### AVAILABLE DATA:
········

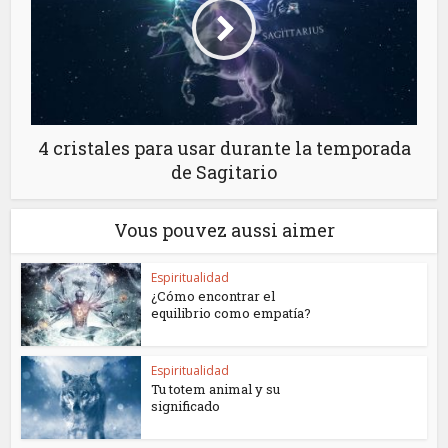
4 cristales para usar durante la temporada
de Sagitario
Vous pouvez aussi aimer
Espiritualidad
¿Cómo encontrar el
equilibrio como empatía?
Espiritualidad
Tu totem animal y su
significado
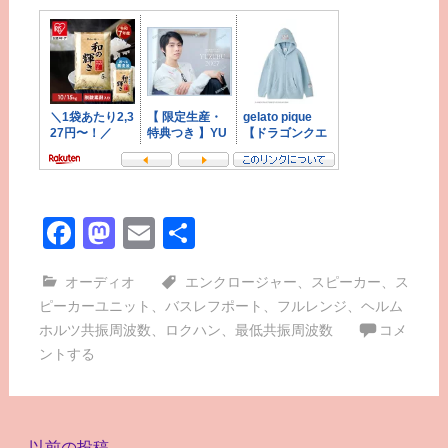
Facebook
Mastodon
Email
共
有
オーディオ
エンクロージャー
、
スピーカー
、
ス
ピーカーユニット
、
バスレフポート
、
フルレンジ
、
ヘルム
ホルツ共振周波数
、
ロクハン
、
最低共振周波数
コメ
ントする
←
以前の投稿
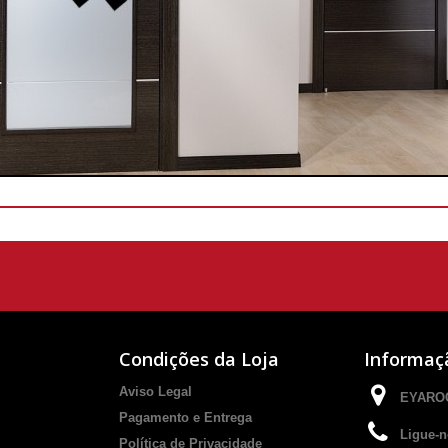
Condições da Loja
Informaç
Aviso Legal
EYAROC
Pagamento e Entrega
Ligue-n
Política de Privacidade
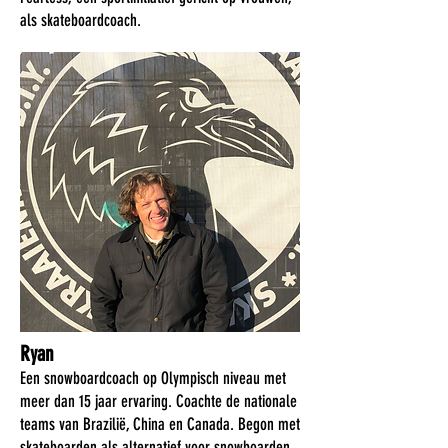
als skateboardcoach.
Ryan
Een snowboardcoach op Olympisch niveau met
meer dan 15 jaar ervaring. Coachte de nationale
teams van Brazilië, China en Canada. Begon met
skateboarden als alternatief voor snowboarden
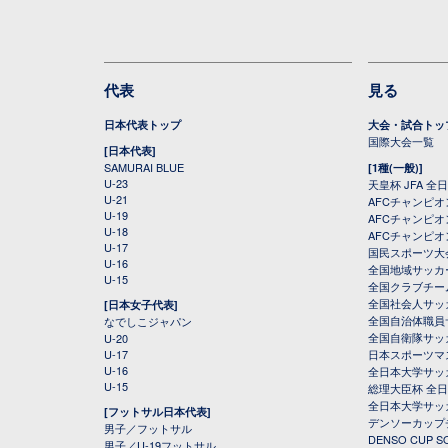
代表
見る
日本代表トップ
大会・試合トッ
国際大会一覧
[日本代表]
SAMURAI BLUE
[1種(一般)]
U-23
天皇杯 JFA 
U-21
AFCチャンピ
U-19
AFCチャンピオン
U-18
AFCチャンピオ
U-17
国民スポーツ大
U-16
全国地域サッカ
U-15
全国クラブチー
全国社会人サッ
[日本女子代表]
全国自治体職員
なでしこジャパン
全国自衛隊サッ
U-20
U-17
日本スポーツマ
U-16
全日本大学サッ
U-15
総理大臣杯 全
全日本大学サッ
[フットサル日本代表]
デンソーカップ
男子／フットサル
DENSO CUP
男子／U-19フットサル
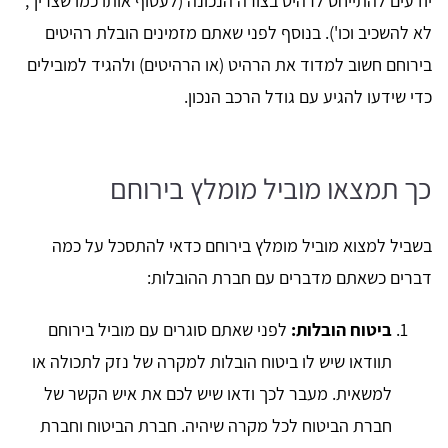
יודעים להתייחס לרהיט בצורה הנכונה (לעטוף אותו כמו שצריך,
לא להשכיב וכו'). בנוסף לפני שאתם מזמינים הובלת רהיטים
בירוחם חשוב למדוד את הרהיט (או הרהיטים) ולהגיד למובילים
כדי שידעו להגיע עם גודל הרכב הנכון.
כך תמצאו מוביל מומלץ בירוחם
בשביל למצוא מוביל מומלץ בירוחם כדאי להתסכל על כמה
דברים כשאתם מדברים עם חברת ההובלות:
ביטוח הובלות:
לפני שאתם סוגרים עם מוביל בירוחם
תוודאו שיש לו ביטוח הובלות למקרה של נזק לתכולה או
למשאית. מעבר לכך ודאו שיש לכם את איש הקשר של
חברת הביטוח לכל מקרה שיהיה. חברת הביטוח וחברת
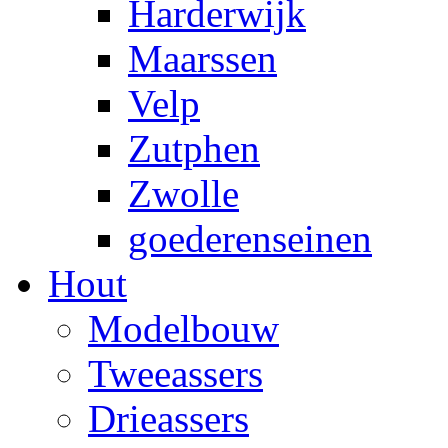
Harderwijk
Maarssen
Velp
Zutphen
Zwolle
goederenseinen
Hout
Modelbouw
Tweeassers
Drieassers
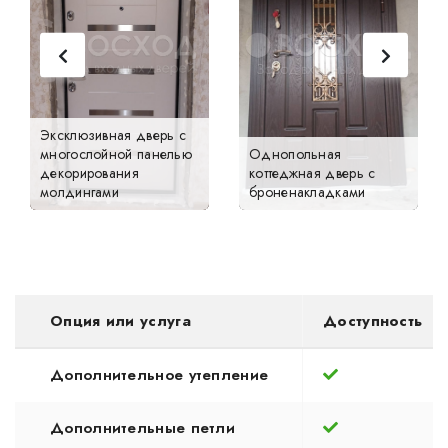
Эксклюзивная дверь с
многослойной панелью
Однопольная
декорирования
коттеджная дверь с
молдингами
броненакладками
Опция или услуга
Доступность
Дополнительное утепление
Дополнительные петли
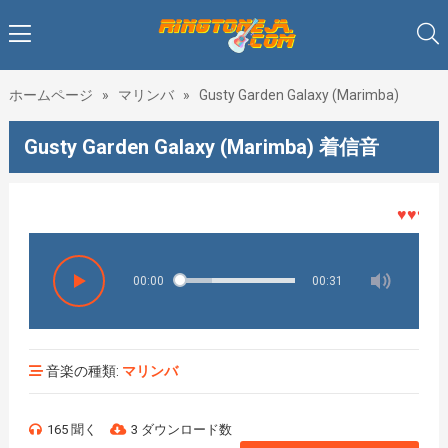
ホームページ
»
マリンバ
»
Gusty Garden Galaxy (Marimba)
Gusty Garden Galaxy (Marimba) 着信音
♥♥♥着メ
00:00
00:31
音楽の種類:
マリンバ
165 聞く
3 ダウンロード数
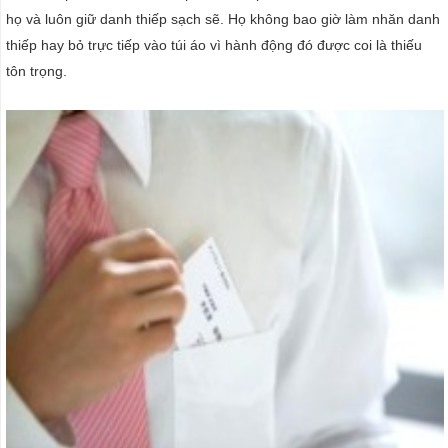
họ và luôn giữ danh thiếp sạch sẽ. Họ không bao giờ làm nhăn danh
thiếp hay bỏ trực tiếp vào túi áo vì hành động đó được coi là thiếu
tôn trọng.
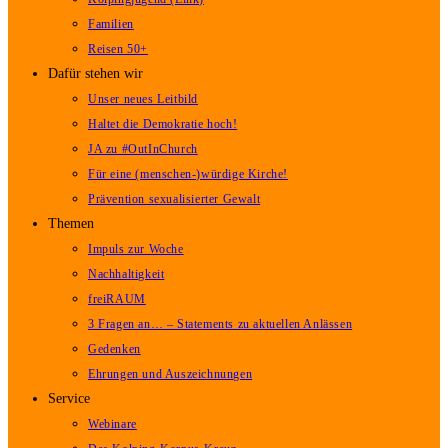
Familien
Reisen 50+
Dafür stehen wir
Unser neues Leitbild
Haltet die Demokratie hoch!
JA zu #OutInChurch
Für eine (menschen-)würdige Kirche!
Prävention sexualisierter Gewalt
Themen
Impuls zur Woche
Nachhaltigkeit
freiRAUM
3 Fragen an… – Statements zu aktuellen Anlässen
Gedenken
Ehrungen und Auszeichnungen
Service
Webinare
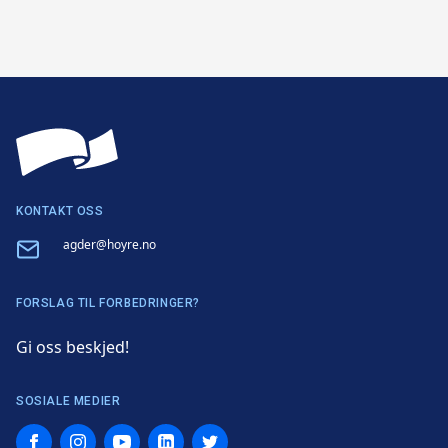
KONTAKT OSS
Email
agder@hoyre.no
FORSLAG TIL FORBEDRINGER?
Gi oss beskjed!
SOSIALE MEDIER
Facebook
Instagram
YouTube
LinkedIn
Twitter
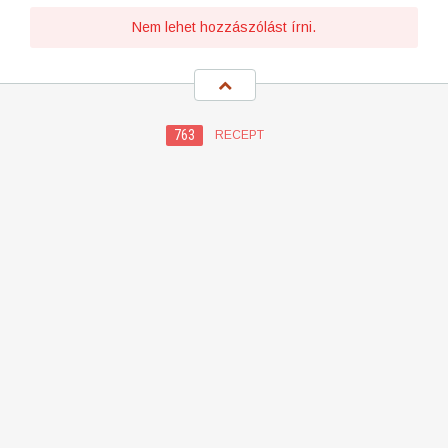
Nem lehet hozzászólást írni.
763
RECEPT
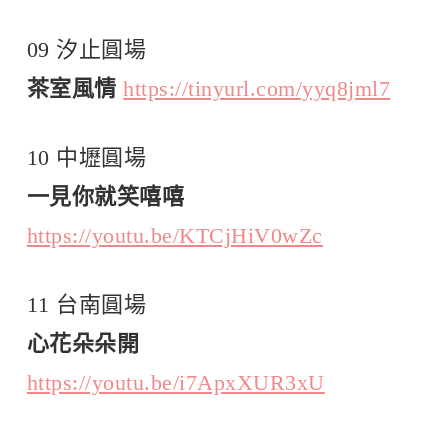
09 汐止圓場
茶室風情
https://tinyurl.com/yyq8jml7
10 中壢圓場
一見你就笑嘻嘻
https://youtu.be/KTCjHiV0wZc
11 台南圓場
心花朵朵開
https://youtu.be/i7ApxXUR3xU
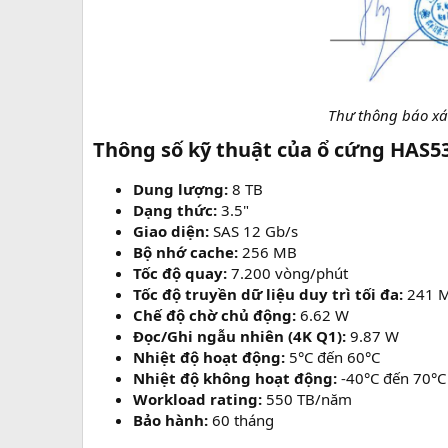
Thư thông báo x
Thông số kỹ thuật của ổ cứng HAS53
Dung lượng:
8 TB​
Dạng thức:
3.5"​
Giao diện:
SAS 12 Gb/s​
Bộ nhớ cache:
256 MB​
Tốc độ quay:
7.200 vòng/phút​
Tốc độ truyền dữ liệu duy trì tối đa:
241 M
Chế độ chờ chủ động:
6.62 W​
Đọc/Ghi ngẫu nhiên (4K Q1):
9.87 W​
Nhiệt độ hoạt động:
5°C đến 60°C​
Nhiệt độ không hoạt động:
-40°C đến 70°C​
Workload rating:
550 TB/năm​
Bảo hành:
60 tháng​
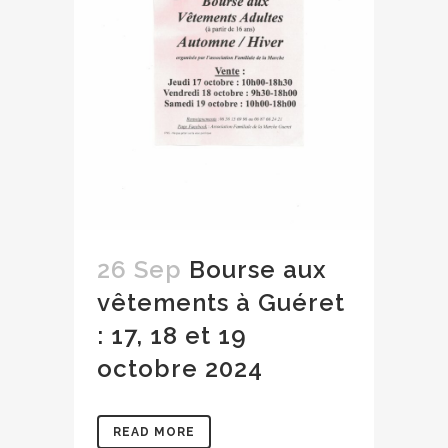
26 Sep
Bourse aux
vêtements à Guéret
: 17, 18 et 19
octobre 2024
READ MORE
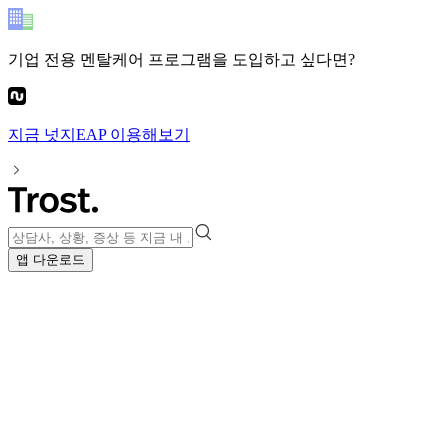
기업 전용 멘탈케어 프로그램
을 도입하고 싶다면?
지금
넛지EAP
이용해보기
앱 다운로드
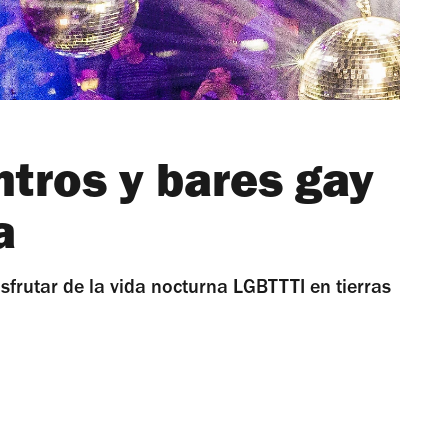
ntros y bares gay
a
sfrutar de la vida nocturna LGBTTTI en tierras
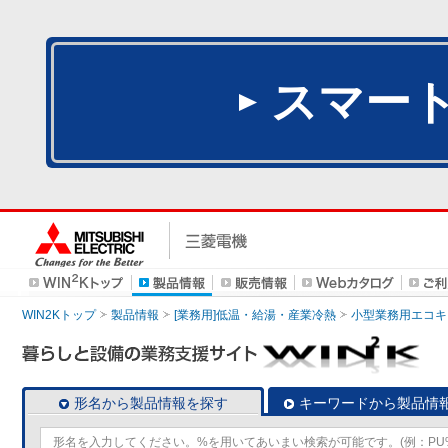
スマー
WIN2Kトップ
製品情報
[業務用]低温・給湯・産業冷熱
小型業務用エコキ
形名から製品情報を探す
キーワードから製品情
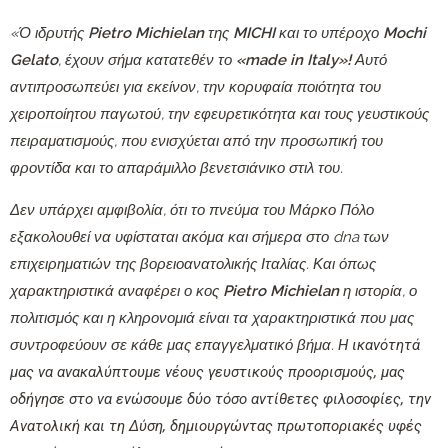
«Ό ιδρυτής
Pietro
Michielan
της
MICHI
και το υπέροχο
Mochi
Gelato
, έχουν σήμα κατατεθέν το
«
made
in
Italy
»!
Αυτό
αντιπροσωπεύει για εκείνον, την κορυφαία ποιότητα του
χειροποίητου παγωτού, την εφευρετικότητα και τους γευστικούς
πειραματισμούς, που ενισχύεται από την προσωπική του
φροντίδα και το απαράμιλλο βενετσιάνικο στιλ του.
Δεν υπάρχει αμφιβολία, ότι το πνεύμα του Μάρκο Πόλο
εξακολουθεί να υφίσταται ακόμα και σήμερα στο
dna
των
επιχειρηματιών της βορειοανατολικής Ιταλίας. Και όπως
χαρακτηριστικά αναφέρει ο κος
Pietro
Michielan
η ιστορία, ο
πολιτισμός και η κληρονομιά είναι τα χαρακτηριστικά που μας
συντροφεύουν σε κάθε μας επαγγελματικό βήμα.
Η ικανότητά
μας να ανακαλύπτουμε νέους γευστικούς προορισμούς, μας
οδήγησε στο να ενώσουμε δύο τόσο αντίθετες φιλοσοφίες, την
Ανατολική και τη Δύση, δημιουργώντας πρωτοποριακές υφές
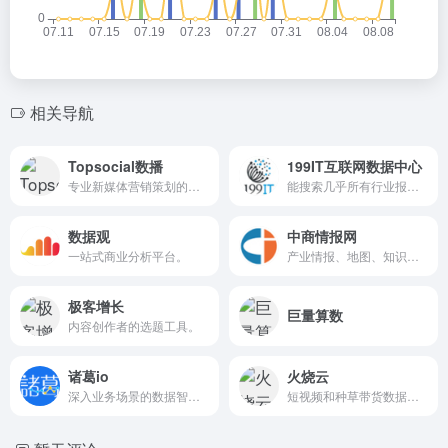
相关导航
Topsocial数播
199IT互联网数据中心
专业新媒体营销策划的精准KOL投放平台。
能搜索几乎所有行业报告。
数据观
中商情报网
一站式商业分析平台。
产业情报、地图、知识库。
极客增长
巨量算数
内容创作者的选题工具。
诸葛io
火烧云
深入业务场景的数据智能决策平台。
短视频和种草带货数据分析平台。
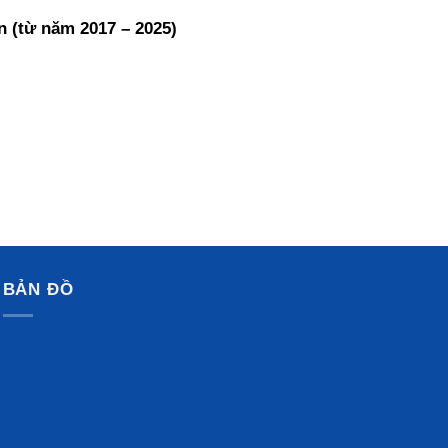
n (từ năm 2017 – 2025)
BẢN ĐỒ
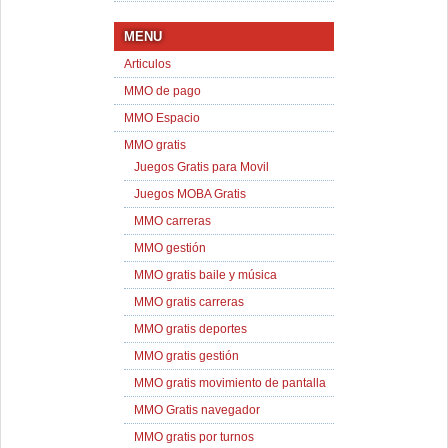
MENU
Articulos
MMO de pago
MMO Espacio
MMO gratis
Juegos Gratis para Movil
Juegos MOBA Gratis
MMO carreras
MMO gestión
MMO gratis baile y música
MMO gratis carreras
MMO gratis deportes
MMO gratis gestión
MMO gratis movimiento de pantalla
MMO Gratis navegador
MMO gratis por turnos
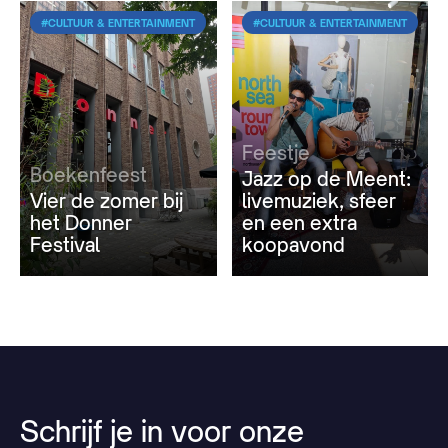
#CULTUUR & ENTERTAINMENT
#CULTUUR & ENTERTAINMENT
Feestje
Boekenfeest
Jazz op de Meent:
Vier de zomer bij
livemuziek, sfeer
het Donner
en een extra
Festival
koopavond
Schrijf
je
in
voor
onze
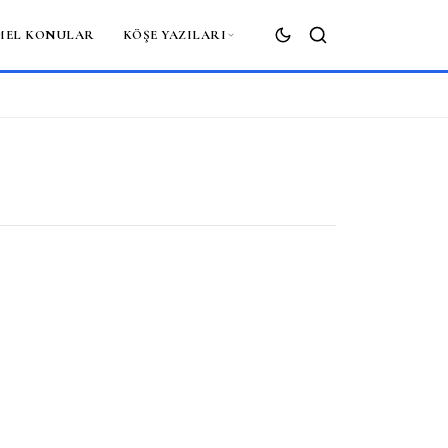
MEL KONULAR
KÖŞE YAZILARI
ARA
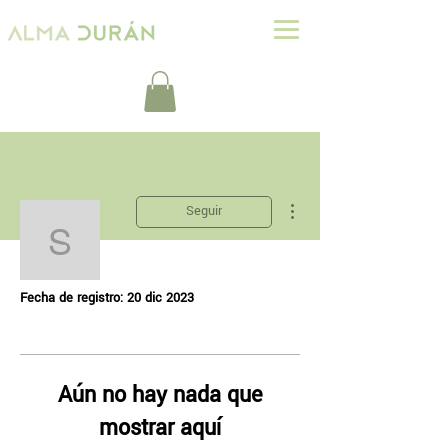
Más acciones
Seguir
siia26
Perfil
siia26
Fecha de registro: 20 dic 2023
Aún no hay nada que
mostrar aquí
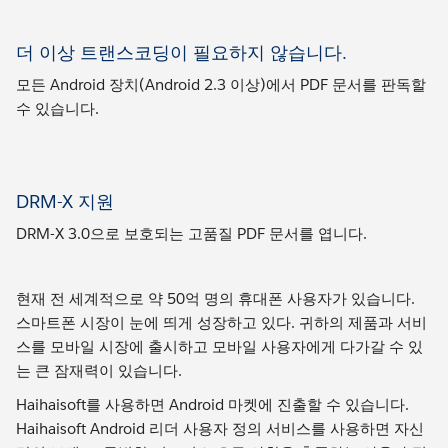
더 이상 트랜스코딩이 필요하지 않습니다.
모든 Android 장치(Android 2.3 이상)에서 PDF 문서를 판독할
수 있습니다.
DRM-X 지원
DRM-X 3.0으로 보호되는 고품질 PDF 문서를 엽니다.
현재 전 세계적으로 약 50억 명의 휴대폰 사용자가 있습니다.
스마트폰 시장이 눈에 띄게 성장하고 있다. 귀하의 제품과 서비
스를 모바일 시장에 출시하고 모바일 사용자에게 다가갈 수 있
는 큰 잠재력이 있습니다.
Haihaisoft를 사용하면 Android 마켓에 진출할 수 있습니다.
Haihaisoft Android 리더 사용자 정의 서비스를 사용하면 자신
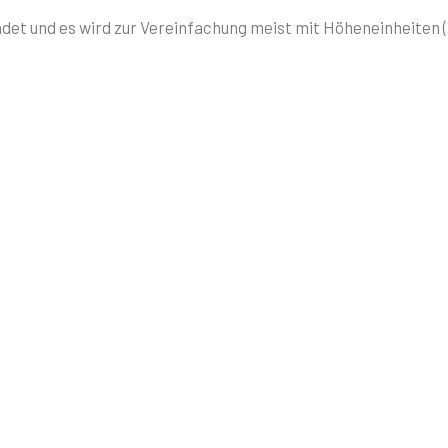
det und es wird zur Vereinfachung meist mit Höheneinheiten (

········

### WHAT YOU HAVE TO DO:
Using the word "Gusty" as the filter, copy each matching line from the material.

### ANSWER SPACE:
Gusty Garden Galaxy (Marimba)
Gusty Garden Galaxy (Marimba) 着信音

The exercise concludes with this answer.